** What you should do **
Setting pictures aside, output exactly the lines from the start of the records to the line with "South Downs. With", that line included.

----- Data provided

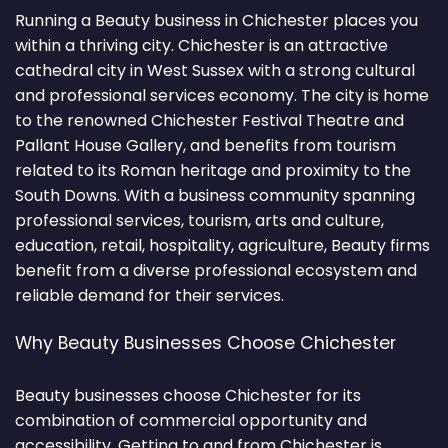
Running a Beauty business in Chichester places you
within a thriving city. Chichester is an attractive
cathedral city in West Sussex with a strong cultural
and professional services economy. The city is home
to the renowned Chichester Festival Theatre and
Pallant House Gallery, and benefits from tourism
related to its Roman heritage and proximity to the
South Downs. With a business community spanning
professional services, tourism, arts and culture,
education, retail, hospitality, agriculture, Beauty firms
benefit from a diverse professional ecosystem and
reliable demand for their services.
Why Beauty Businesses Choose Chichester
Beauty businesses choose Chichester for its
combination of commercial opportunity and
accessibility. Getting to and from Chichester is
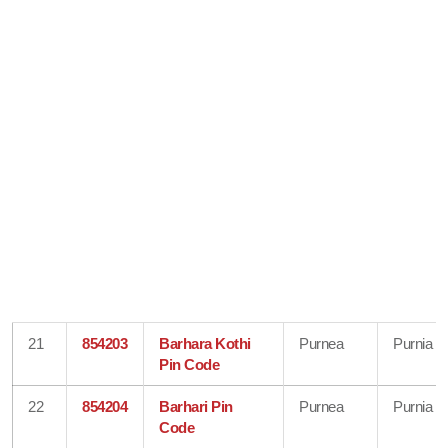
21
854203
Barhara Kothi
Purnea
Purnia
Pin Code
22
854204
Barhari Pin
Purnea
Purnia
Code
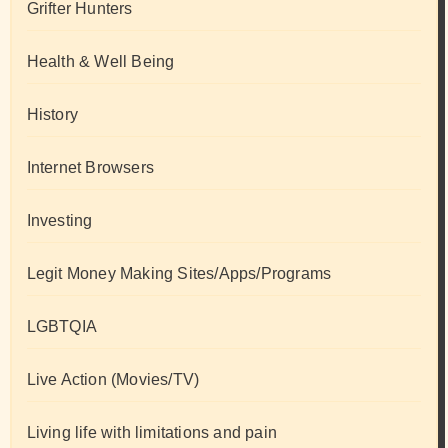
Grifter Hunters
Health & Well Being
History
Internet Browsers
Investing
Legit Money Making Sites/Apps/Programs
LGBTQIA
Live Action (Movies/TV)
Living life with limitations and pain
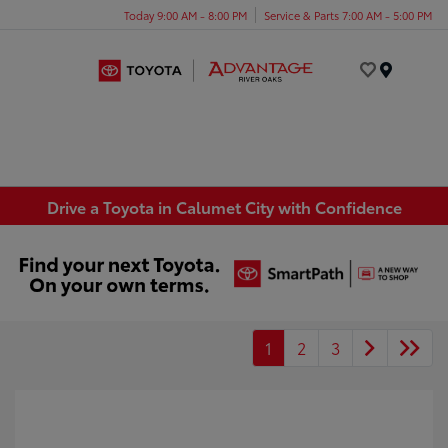
Today 9:00 AM - 8:00 PM
Service & Parts 7:00 AM - 5:00 PM
Menu
Drive a Toyota in Calumet City with Confidence
1
2
3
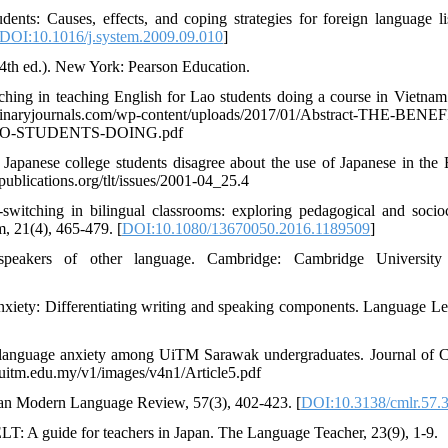
ents: Causes, effects, and coping strategies for foreign language li
DOI:10.1016/j.system.2009.09.010
]
(4th ed.). New York: Pearson Education.
ching in teaching English for Lao students doing a course in Vietnam
iplinaryjournals.com/wp-content/uploads/2017/01/Abstract-THE-BENE
O-STUDENTS-DOING.pdf
Japanese college students disagree about the use of Japanese in the 
publications.org/tlt/issues/2001-04_25.4
switching in bilingual classrooms: exploring pedagogical and socioc
m, 21(4), 465-479. [
DOI:10.1080/13670050.2016.1189509
]
eakers of other language. Cambridge: Cambridge University 
nxiety: Differentiating writing and speaking components. Language Le
sh language anxiety among UiTM Sarawak undergraduates. Journal of C
t.uitm.edu.my/v1/images/v4n1/Article5.pdf
dian Modern Language Review, 57(3), 402-423. [
DOI:10.3138/cmlr.57.
ELT: A guide for teachers in Japan. The Language Teacher, 23(9), 1-9.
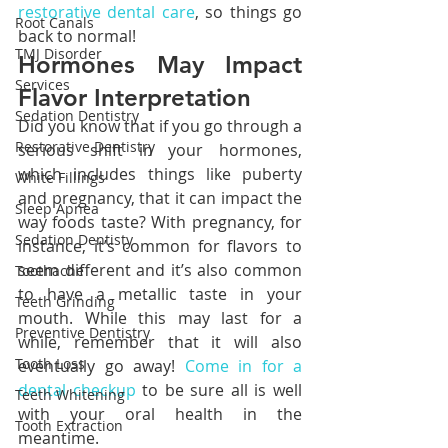
restorative dental care
, so things go 
Root Canals
back to normal!
TMJ Disorder
Hormones May Impact 
Services
Flavor Interpretation
Sedation Dentistry
Did you know that if you go through a 
Restorative Dentistry
serious shift in your hormones, 
which includes things like puberty 
White Fillings
and pregnancy, that it can impact the 
Sleep Apnea
way foods taste? With pregnancy, for 
Sedation Dentisty
instance, it’s common for flavors to 
seem different and it’s also common 
Toothache
to have a metallic taste in your 
Teeth Grinding
mouth. While this may last for a 
Preventive Dentistry
while, remember that it will also 
Tooth Loss
eventually go away! 
Come in for a 
dental checkup
 to be sure all is well 
Teeth Whitening
with your oral health in the 
Tooth Extraction
meantime.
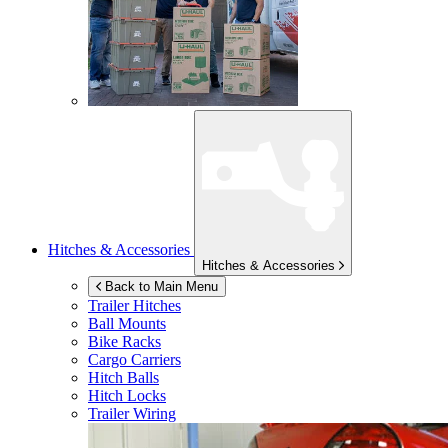
Hitches & Accessories
Hitches & Accessories
Back to Main Menu
Trailer Hitches
Ball Mounts
Bike Racks
Cargo Carriers
Hitch Balls
Hitch Locks
Trailer Wiring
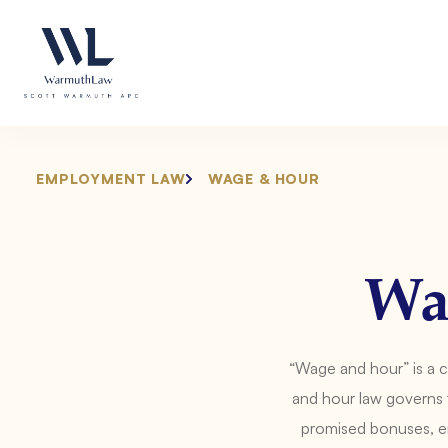
Skip
Please
to
note:
content
This
website
includes
an
accessibility
system.
EMPLOYMENT LAW
WAGE & HOUR
Press
Control-
F11
to
Wa
adjust
the
website
“Wage and hour” is a 
to
people
and hour law governs 
with
promised bonuses, em
visual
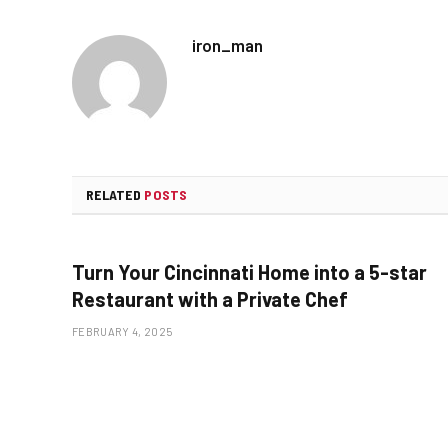
iron_man
RELATED
POSTS
Turn Your Cincinnati Home into a 5-star
Restaurant with a Private Chef
FEBRUARY 4, 2025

----------

** Solution to this problem **
Running a Beauty business in Chichester places you
within a thriving city. Chichester is an attractive
cathedral city in West Sussex with a strong cultural
and professional services economy. The city is home
to the renowned Chichester Festival Theatre and
Pallant House Gallery, and benefits from tourism
related to its Roman heritage and proximity to the
South Downs. With a business community spanning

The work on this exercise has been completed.